The independent governor took a few of my questions about his outlook for the upcoming 2018 campaign.
So I wanted to ask you specifically about, in your 2016 State of the State address, you said, “I did not run for governor to keep the job, I ran to do the job.”
And so I was wondering if when you were first running in 2014 if you had ever intended to seek re-election, if it was even in your frame of mind then?
You know, it wasn’t on my mind, and it isn’t now in the decisions I make. Many times people will say, “Well we can’t do this because we have an election coming.” I don’t believe in that. I was hired for four years I’m going to work hard for a solid four years.

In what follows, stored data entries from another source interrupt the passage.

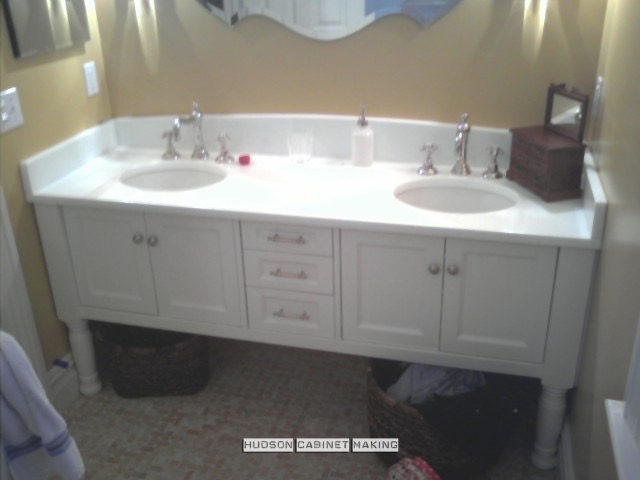 Locate an element on the screen. light switch is located at coordinates (6, 109). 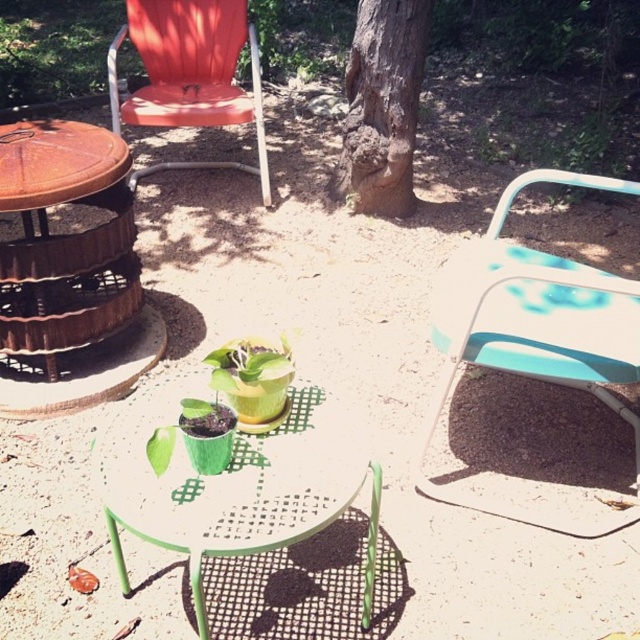 Does orange plastic chair at upper left have a greater width compared to brown rough bark tree at center?

Correct, the width of orange plastic chair at upper left exceeds that of brown rough bark tree at center.

Who is shorter, orange plastic chair at upper left or brown rough bark tree at center?

brown rough bark tree at center is shorter.

Between point (214, 44) and point (369, 141), which one is positioned behind?

Positioned behind is point (214, 44).

Identify the location of orange plastic chair at upper left. (189, 74).

Is green matte plant pot at center further to the viewer compared to brown rough bark tree at center?

That is False.

Is green matte plant pot at center above brown rough bark tree at center?

No.

You are a GUI agent. You are given a task and a screenshot of the screen. Output one action in this format:
    pyautogui.click(x=<x>, y=<y>)
    Task: Click on the green matte plant pot at center
    
    Given the screenshot: What is the action you would take?
    pyautogui.click(x=236, y=484)

The width and height of the screenshot is (640, 640). I want to click on green matte plant pot at center, so click(236, 484).

Is green matte plant pot at center positioned in front of teal plastic folding chair at upper right?

Yes, green matte plant pot at center is in front of teal plastic folding chair at upper right.

Image resolution: width=640 pixels, height=640 pixels. I want to click on green matte plant pot at center, so click(x=236, y=484).

What do you see at coordinates (236, 484) in the screenshot? I see `green matte plant pot at center` at bounding box center [236, 484].

The image size is (640, 640). Find the location of `green matte plant pot at center`. green matte plant pot at center is located at coordinates (236, 484). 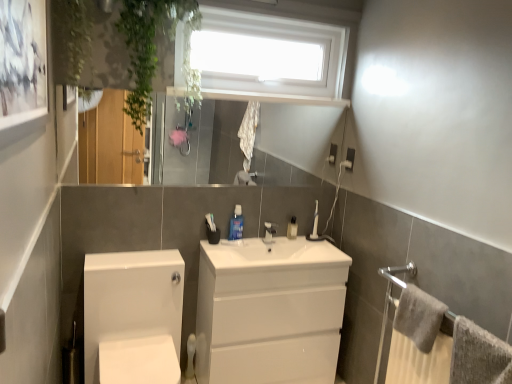 Question: Does white plastic window at upper center have a greater width compared to white ceramic tap at center?

Choices:
 (A) no
 (B) yes

Answer: (B)

Question: Does white plastic window at upper center have a larger size compared to white ceramic tap at center?

Choices:
 (A) no
 (B) yes

Answer: (B)

Question: Can you confirm if white plastic window at upper center is positioned to the right of white ceramic tap at center?

Choices:
 (A) no
 (B) yes

Answer: (A)

Question: Could white ceramic tap at center be considered to be inside white plastic window at upper center?

Choices:
 (A) no
 (B) yes

Answer: (A)

Question: Is white plastic window at upper center not close to white ceramic tap at center?

Choices:
 (A) no
 (B) yes

Answer: (B)

Question: From a real-world perspective, is white plastic window at upper center on white ceramic tap at center?

Choices:
 (A) no
 (B) yes

Answer: (B)

Question: Is white plastic window at upper center smaller than white plastic toothbrush at center, which is the second toiletry in front-to-back order?

Choices:
 (A) yes
 (B) no

Answer: (B)

Question: Is white plastic toothbrush at center, placed as the first toiletry when sorted from right to left, at the back of white plastic window at upper center?

Choices:
 (A) no
 (B) yes

Answer: (A)

Question: Is white plastic window at upper center at the right side of white plastic toothbrush at center, which is counted as the 2th toiletry, starting from the left?

Choices:
 (A) no
 (B) yes

Answer: (A)

Question: Is white plastic window at upper center touching white plastic toothbrush at center, which ranks as the 1th toiletry in back-to-front order?

Choices:
 (A) no
 (B) yes

Answer: (A)

Question: Considering the relative sizes of white plastic window at upper center and white plastic toothbrush at center, which is the second toiletry in front-to-back order, in the image provided, is white plastic window at upper center thinner than white plastic toothbrush at center, which is the second toiletry in front-to-back order,?

Choices:
 (A) yes
 (B) no

Answer: (B)

Question: Is the depth of white plastic window at upper center greater than that of white plastic toothbrush at center, placed as the first toiletry when sorted from right to left?

Choices:
 (A) no
 (B) yes

Answer: (A)

Question: Does white ceramic tap at center have a greater height compared to blue glossy mouthwash at center, which ranks as the first toiletry in left-to-right order?

Choices:
 (A) no
 (B) yes

Answer: (A)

And if I get an opportunity to continue on for another four years, I will be greatly honored. If I don’t, I’ll be greatly honored I served as the governor of Alaska for four years. I just don’t believe in running for three years and then just sort of gliding for a year. That’s not what I was hired for.
And what are the biggest changes this time around, this campaign season or upcoming campaign?

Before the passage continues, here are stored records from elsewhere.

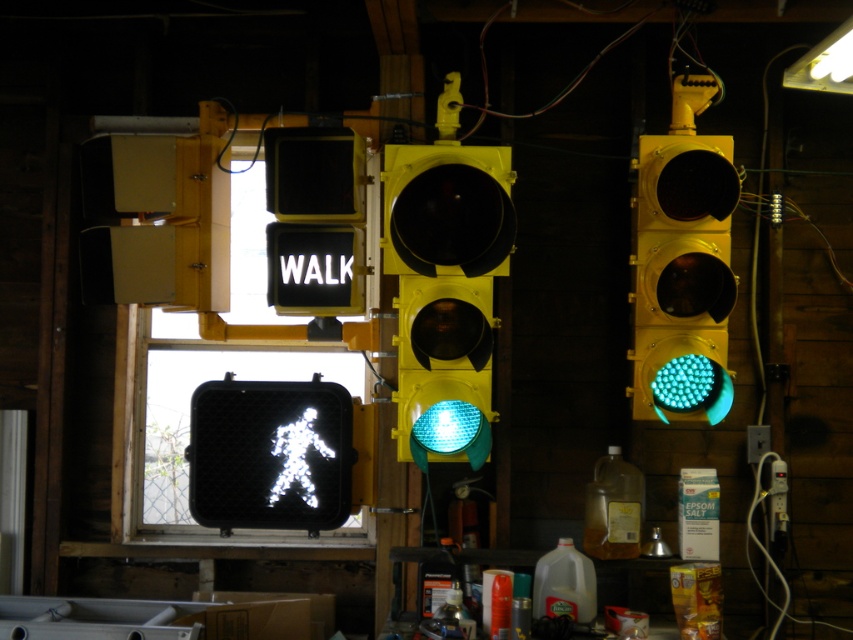 Which of these two, white plastic traffic light at upper left or white plastic sign at upper center, stands taller?

white plastic traffic light at upper left

What do you see at coordinates (160, 225) in the screenshot? I see `white plastic traffic light at upper left` at bounding box center [160, 225].

Between point (202, 186) and point (280, 284), which one is positioned in front?

Point (202, 186) is in front.

The height and width of the screenshot is (640, 853). What are the coordinates of `white plastic traffic light at upper left` in the screenshot? It's located at (160, 225).

Which is in front, point (462, 401) or point (202, 196)?

Point (462, 401) is more forward.

Can you confirm if yellow matte traffic light at center is thinner than white plastic traffic light at upper left?

Correct, yellow matte traffic light at center's width is less than white plastic traffic light at upper left's.

Locate an element on the screen. Image resolution: width=853 pixels, height=640 pixels. yellow matte traffic light at center is located at coordinates (445, 291).

Who is lower down, green matte traffic light at right or white plastic traffic light at upper left?

green matte traffic light at right is lower down.

Can you confirm if green matte traffic light at right is taller than white plastic traffic light at upper left?

Indeed, green matte traffic light at right has a greater height compared to white plastic traffic light at upper left.

Who is more distant from viewer, (675, 288) or (173, 196)?

Positioned behind is point (173, 196).

In order to click on green matte traffic light at right in this screenshot , I will do `click(682, 276)`. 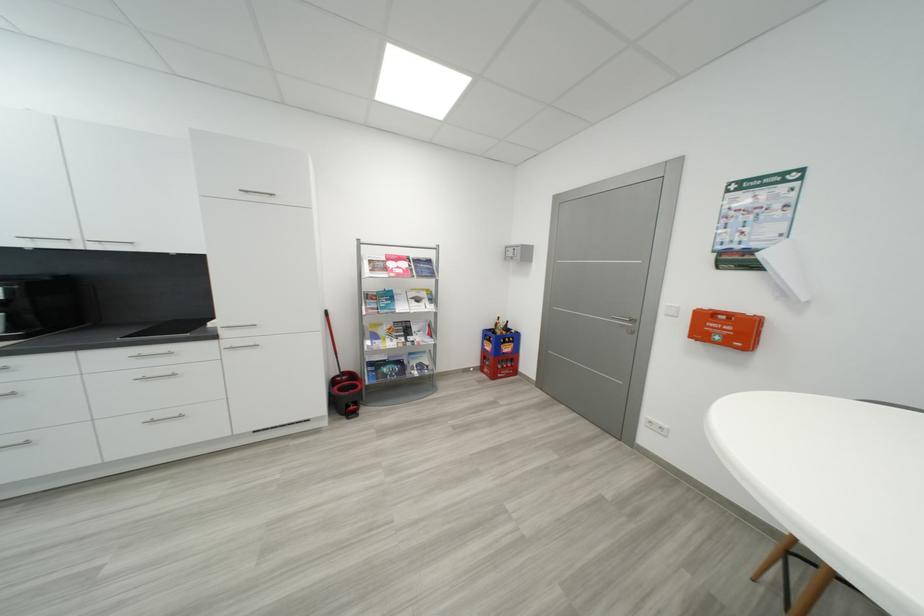 What do you see at coordinates (630, 323) in the screenshot? Image resolution: width=924 pixels, height=616 pixels. I see `a silver door handle` at bounding box center [630, 323]. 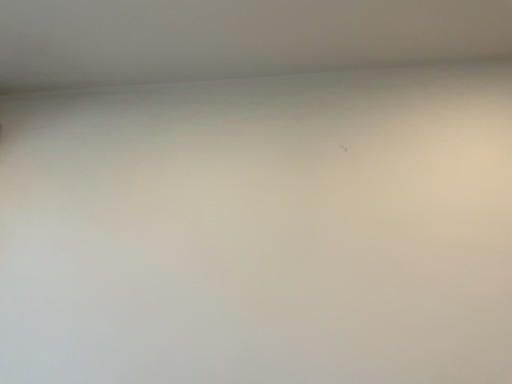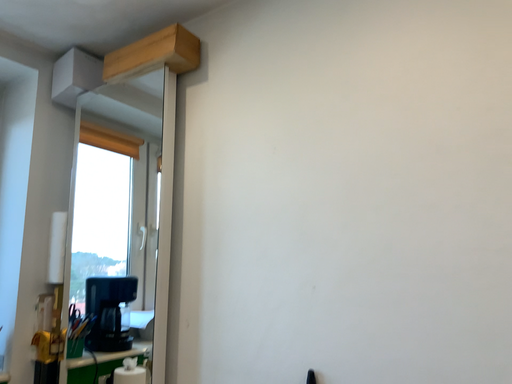 Question: How did the camera likely rotate when shooting the video?

Choices:
 (A) rotated left
 (B) rotated right

Answer: (A)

Well, this time around I have made some difficult decisions and I need to own them. And I will own them. I mean, I don’t hide from anything I’ve done. And so what’s different for me now, you know when I began running, the first poll that was taken I had a name recognition of 2 percent. And I was pretty excited about 2 percent, “Hey that’s … you know!” So I had a long ways to go. Now that’s not the issue anymore. The issue is I need to talk about what I’m going to do and I also need to justify the decisions I’ve made.
So, you know for me, I can, whatever happens on election or re-election, I need to live the rest of my life living with the decision I’ve made. And I can do that. It’s the decision I didn’t make that I don’t want to worry about. I don’t want to ever look back and go, “You know, I didn’t do this because I was worried about that. I didn’t do this …” No. I’m all in. And so that’s not a politically wise thing to do, I understand that. But I would much rather lose fighting for Alaska every day than be very careful and increase my chances by not doing this. I just don’t believe in that. I think that’s how we got into the situation we’re in right now, the fiscal situation. People so focused on their next election. It’s the next generation we need to focus on, not the next election.

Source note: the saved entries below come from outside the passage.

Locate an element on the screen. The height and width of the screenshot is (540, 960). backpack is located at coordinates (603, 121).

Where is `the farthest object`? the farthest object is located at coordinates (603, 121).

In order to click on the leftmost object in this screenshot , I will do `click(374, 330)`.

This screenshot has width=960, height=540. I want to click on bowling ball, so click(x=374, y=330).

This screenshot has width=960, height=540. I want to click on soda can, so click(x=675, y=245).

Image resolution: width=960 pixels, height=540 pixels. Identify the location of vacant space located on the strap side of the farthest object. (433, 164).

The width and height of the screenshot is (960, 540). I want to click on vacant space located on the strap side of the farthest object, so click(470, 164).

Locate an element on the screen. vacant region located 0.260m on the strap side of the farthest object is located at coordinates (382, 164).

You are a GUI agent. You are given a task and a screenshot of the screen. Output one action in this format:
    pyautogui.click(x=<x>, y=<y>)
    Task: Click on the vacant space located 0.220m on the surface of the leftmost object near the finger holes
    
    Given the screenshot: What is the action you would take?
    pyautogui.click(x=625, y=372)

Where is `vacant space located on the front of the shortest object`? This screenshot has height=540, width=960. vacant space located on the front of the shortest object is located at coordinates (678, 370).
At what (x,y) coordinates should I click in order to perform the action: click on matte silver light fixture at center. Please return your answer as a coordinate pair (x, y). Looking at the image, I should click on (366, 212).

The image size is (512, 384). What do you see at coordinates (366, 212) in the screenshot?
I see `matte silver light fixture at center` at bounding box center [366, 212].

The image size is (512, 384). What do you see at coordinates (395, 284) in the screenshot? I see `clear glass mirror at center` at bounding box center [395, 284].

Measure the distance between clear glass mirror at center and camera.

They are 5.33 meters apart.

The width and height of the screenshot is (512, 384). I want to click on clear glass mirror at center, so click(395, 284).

And so was the decision to run again as an independent in the next election an obvious one, given the success last time?
It is. That’s how we got here and it feels very comfortable because I can draw from all different sides of the aisle for input. I’ve never felt that any particular party had a monopoly on good ideas. I think everybody should have an equal say on that. So we, uh, foster that. We encourage that.
And has there been any discussion given the recent ruling about open primaries and the Democratic primary to running in that primary?
You know, we haven’t had any discussion about that. Of course we’re not involved in it at all because of the obvious conflict (of interest). So we haven’t had any discussions about that and as I stand here today I’m not, uh — we’re doing it the way we did it last time and until that changes we’ll keep doing that.
OK. And final thoughts on how this event went?
I thought it went very well. I was very, very pleased with it. Juneau had been a big part of our campaign last time and it certainly will be this time. So on a Sunday afternoon with a lot of things competing, with the Seahawks football game going on and the Juneau Symphony, you know, having events today, I was very, very pleased with the turnout. Very happy.